Tonight's talk is about regulation. We'll look at upcoming regulations and ways to prepare for them in MLOps.
A lot of today's discussion is about supporting decision-makers in building, designing, and deploying ML systems. There's a significant amount of technical work involved. Common questions include whether we're meeting innovation targets by integrating AI into our systems and if the projects align with our business objectives. Is the AI we're using better than existing solutions? Are we using the latest technology, like advanced algorithms or deep learning?
An important aspect we're seeing is adherence to basic principles. There are existing principles to consider, but a gap lies in linking to risks associated with deployment, such as failure risks. This has become a significant blocker for AI system adoption, especially at higher risk levels.
As for my background, I'm Chris, one of the co-founders of Advie. We've been around for three years, focusing on understanding what causes AI to fail, how to measure and mitigate it. We started with adversarial AI, which involves using it to break systems. We've learned this is just a part of understanding AI system failure.
In our work, we've solved many technical questions using accuracy measurements and other criteria. As we move through deployment stages, other risks emerge, like regulatory risks. With upcoming AI regulation, there's more focus on compliance. Questions arise about accountability for system performance in the wild. Understanding this risk is challenging.
Then there's robustness risk: how the system performs with unknown data, handles edge cases, and deals with unknown circumstances. Understanding system limits and these risks is vital, as it affects adoption and public trust. There's backlash against some systems, either from well-informed or misinformed public opinion, causing concerns about unintended societal harms.
So, we're focusing on three themes: compliance, risk, and harm. Understanding stakeholders in the MLOps lifecycle is key. Data scientists and engineers often feel frustrated when great systems they develop hit approval roadblocks. Regulatory users and higher-ups, like managers and directors, face challenges in understanding and approving AI systems due to a lack of information. The public, as another stakeholder, has concerns about how AI affects them and whether they can trust these systems.
Regarding a recent case study, Italy banned ChatGPT, not due to upcoming regulations but because of GDPR challenges. Concerns included the accuracy of ChatGPT's information, data usage and storage, and protecting young users. In response, OpenAI launched the Super Alignment Project to address these concerns, aiming to build trust and a more robust system.
Legislation worldwide shares common themes in AI regulation, focusing on risk, reliability, accountability, security, and human-centricity. The EU AI Act, the UK white paper, and the U.S. Bill of Rights are examples of this trend.
Looking ahead, the EU act and UK white paper are progressing. We expect specific regulatory guidelines and governmental functions to emerge. The U.S. Bill of Rights is a bit further out. By 2025-26, AI regulation will likely be business as usual, especially in regulated sectors and high-risk use cases.
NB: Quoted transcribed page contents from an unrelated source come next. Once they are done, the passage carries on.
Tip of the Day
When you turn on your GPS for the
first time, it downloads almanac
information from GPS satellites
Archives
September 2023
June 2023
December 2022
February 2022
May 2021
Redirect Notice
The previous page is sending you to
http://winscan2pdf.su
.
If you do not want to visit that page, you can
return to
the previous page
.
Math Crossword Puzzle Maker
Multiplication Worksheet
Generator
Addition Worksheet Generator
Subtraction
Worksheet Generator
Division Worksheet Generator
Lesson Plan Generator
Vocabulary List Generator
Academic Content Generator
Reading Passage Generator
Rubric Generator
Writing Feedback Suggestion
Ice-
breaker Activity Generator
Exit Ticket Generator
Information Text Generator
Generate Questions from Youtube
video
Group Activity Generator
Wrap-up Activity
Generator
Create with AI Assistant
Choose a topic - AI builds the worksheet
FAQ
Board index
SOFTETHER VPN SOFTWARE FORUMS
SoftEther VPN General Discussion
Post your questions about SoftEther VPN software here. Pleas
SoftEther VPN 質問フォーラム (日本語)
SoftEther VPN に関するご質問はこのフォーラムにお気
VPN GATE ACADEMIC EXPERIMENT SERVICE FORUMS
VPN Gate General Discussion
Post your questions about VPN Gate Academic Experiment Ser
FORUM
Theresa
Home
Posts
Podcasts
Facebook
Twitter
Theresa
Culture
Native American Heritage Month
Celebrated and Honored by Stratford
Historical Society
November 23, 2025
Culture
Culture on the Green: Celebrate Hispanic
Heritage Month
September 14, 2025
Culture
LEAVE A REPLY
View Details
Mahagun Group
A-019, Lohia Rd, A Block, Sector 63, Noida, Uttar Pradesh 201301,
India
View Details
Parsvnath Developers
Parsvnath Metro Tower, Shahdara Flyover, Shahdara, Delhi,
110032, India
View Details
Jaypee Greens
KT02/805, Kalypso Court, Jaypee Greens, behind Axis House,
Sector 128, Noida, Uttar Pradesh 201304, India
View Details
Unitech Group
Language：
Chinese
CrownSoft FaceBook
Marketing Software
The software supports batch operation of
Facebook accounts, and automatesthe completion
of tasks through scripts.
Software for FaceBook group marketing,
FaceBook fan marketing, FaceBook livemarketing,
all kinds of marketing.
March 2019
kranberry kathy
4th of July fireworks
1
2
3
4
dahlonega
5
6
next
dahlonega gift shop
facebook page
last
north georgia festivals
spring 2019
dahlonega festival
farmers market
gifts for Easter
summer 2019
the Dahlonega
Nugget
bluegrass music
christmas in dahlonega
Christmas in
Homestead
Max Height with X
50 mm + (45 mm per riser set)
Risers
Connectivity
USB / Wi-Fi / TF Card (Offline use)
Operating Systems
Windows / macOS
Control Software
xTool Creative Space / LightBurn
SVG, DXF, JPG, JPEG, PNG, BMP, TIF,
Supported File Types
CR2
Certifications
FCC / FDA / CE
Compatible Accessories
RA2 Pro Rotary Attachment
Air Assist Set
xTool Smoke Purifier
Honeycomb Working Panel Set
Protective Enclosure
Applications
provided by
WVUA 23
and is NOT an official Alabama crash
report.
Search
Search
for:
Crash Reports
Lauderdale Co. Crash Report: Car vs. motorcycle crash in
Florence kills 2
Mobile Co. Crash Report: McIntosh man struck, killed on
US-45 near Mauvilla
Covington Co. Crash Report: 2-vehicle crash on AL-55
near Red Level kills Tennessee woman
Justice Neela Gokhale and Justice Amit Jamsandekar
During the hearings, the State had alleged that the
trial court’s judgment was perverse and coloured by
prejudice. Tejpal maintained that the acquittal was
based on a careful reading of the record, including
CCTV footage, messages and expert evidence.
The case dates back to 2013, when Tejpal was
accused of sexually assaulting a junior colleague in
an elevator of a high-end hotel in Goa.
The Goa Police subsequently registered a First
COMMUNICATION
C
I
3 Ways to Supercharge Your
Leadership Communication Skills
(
Preparing for this landscape means focusing on compliance, risk, and harm. At Advai, we've developed methods to stress test AI systems and understand their failure limits. This understanding is crucial for robust system design.
Key takeaways include ensuring an assurance process, understanding use cases, tracking failure modes, involving stakeholders, and generating evidence of mitigating challenges.
In summary, aligning ML ops with principles of accountability, reliability, risk management, and protection against threats is crucial. Understanding stakeholders, from data scientists to the public, and their challenges in AI deployment is essential. Documenting evidence of addressing risks and failures is vital for auditability.
Finally, applying these principles in practice involves understanding use cases, tracking appropriate metrics, accounting for failure modes, ensuring robust design, securing endpoints, and documenting all processes for auditability.